Depois de alguns meses, fiz minha conta no Orkut, uma rede social bastante famosa em todo o Brasil, em 2007, e coloquei na categoria “atividades” que eu era um astrônomo amador. Também entrei em comunidades astronômicas, como “Eu tenho um Telescópio” e “Olhar Estrelas”. Mas o estágio nos Correios e a necessidade de estudar para o vestibular me fizeram abandonar progressivamente esse hobby. Aos poucos, fui deixando de me relacionar com o céu e me focando em atividades que eram mais urgentes para mim.

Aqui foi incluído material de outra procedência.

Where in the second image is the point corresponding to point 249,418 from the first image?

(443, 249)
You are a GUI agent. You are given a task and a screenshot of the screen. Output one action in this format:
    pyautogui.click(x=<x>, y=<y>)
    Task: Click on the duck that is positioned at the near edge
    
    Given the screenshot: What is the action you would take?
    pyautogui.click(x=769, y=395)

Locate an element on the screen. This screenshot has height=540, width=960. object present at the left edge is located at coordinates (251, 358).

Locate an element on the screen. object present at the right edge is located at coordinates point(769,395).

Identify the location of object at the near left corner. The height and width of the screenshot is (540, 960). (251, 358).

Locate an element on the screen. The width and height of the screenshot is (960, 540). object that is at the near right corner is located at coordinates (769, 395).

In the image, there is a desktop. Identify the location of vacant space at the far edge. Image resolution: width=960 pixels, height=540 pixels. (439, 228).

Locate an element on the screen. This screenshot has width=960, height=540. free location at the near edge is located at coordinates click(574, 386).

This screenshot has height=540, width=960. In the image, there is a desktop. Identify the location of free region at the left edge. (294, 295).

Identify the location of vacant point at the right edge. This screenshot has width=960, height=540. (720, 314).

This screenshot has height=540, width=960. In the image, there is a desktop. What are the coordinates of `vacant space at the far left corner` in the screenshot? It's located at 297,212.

Depois de entrar na Faculdade de Comunicação da UFMT, utilizei a luneta poucas vezes, apenas para mostrar a Lua, Vênus, ou Marte – que não me parecia tão vermelho quanto falavam – para amigos que tinham a curiosidade. Nunca consegui encontrar mapas do céu, ou informações relevantes sobre como me orientar para encontrar a localização dos objetos. Sei que essas informações provavelmente já estavam disponíveis na internet, porém, não sabia como procurar ou simplesmente não conseguia encontrar, quando tentava. Nessa época, não era mais tão grande meu interesse. No entanto, havia lido, por exemplo, que uma luneta simples poderia ser usada para observar os anéis de Saturno. Li que a luneta de Galileu era pior que a minha e que, por isso, poderia fazer muitas coisas com ela. Mas não consegui interagir nesse nível com o céu e não observei Saturno, porque não sabia onde ele estava.

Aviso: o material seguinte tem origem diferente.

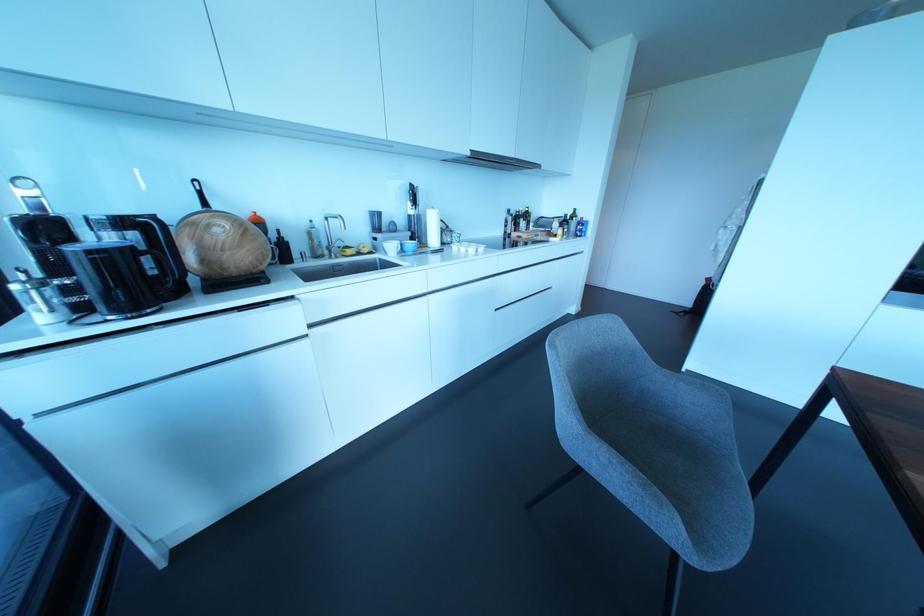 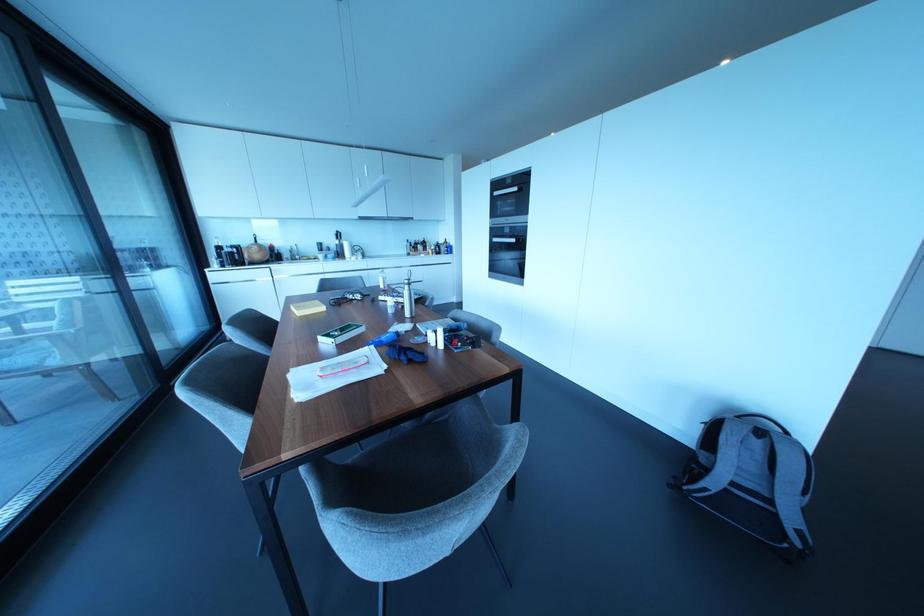 Which direction would the cameraman need to move to produce the second image?

The cameraman walked toward right, backward.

Talvez uma observação mais sistemática do céu poderia me dar as respostas. As estrelas não se movem, os planetas se movem, eis o saber milenar que qualquer astrônomo deve ter. Planeta, em grego, significa justamente “estrela errante”. Assim,

seria fácil, ao longo dos meses, constatar o que era planeta e o que era estrela, depois poderia observar planeta por planeta e descobrir qual era Saturno, que tinha anéis salientes. Mas eu já não tinha tempo (e nem paciência, talvez) para uma observação sistemática que me desse essa possibilidade. Não me lembro, igualmente, se sabia dessa informação básica para os astrônomos. E, como já frisei, minhas observações eram mais contemplativas e filosóficas do que empíricas sistemáticas.

Na faculdade, essas atividades cessaram de vez. Meu hobby agora era a música e gastava o tempo livre estudando violoncelo ou ouvindo concertos de Bach. E as aulas de cello, no Instituto Ciranda, eram puxadas o bastante para ocupar todo o tempo livre. Durante os dois anos seguintes ao meu ingresso na universidade, dividia meu tempo com a música, as matérias do Curso de Comunicação e a minha primeira atividade de pesquisa, na qual comecei a compreender todas as possibilidades fantásticas que a internet trazia. Meu objeto de pesquisa, na minha bolsa PIBIC (integrante do projeto de pesquisa “Artes da Cópia: dilemas do original”), eram as músicas compartilhadas e criadas colaborativamente em rede, exercitando aquilo que os autores chamavam de cultura livre. As músicas em código aberto, como as chamávamos, criavam diversas redes de colaboração e criação que só eram possíveis graças aos coletivos sociotécnicos.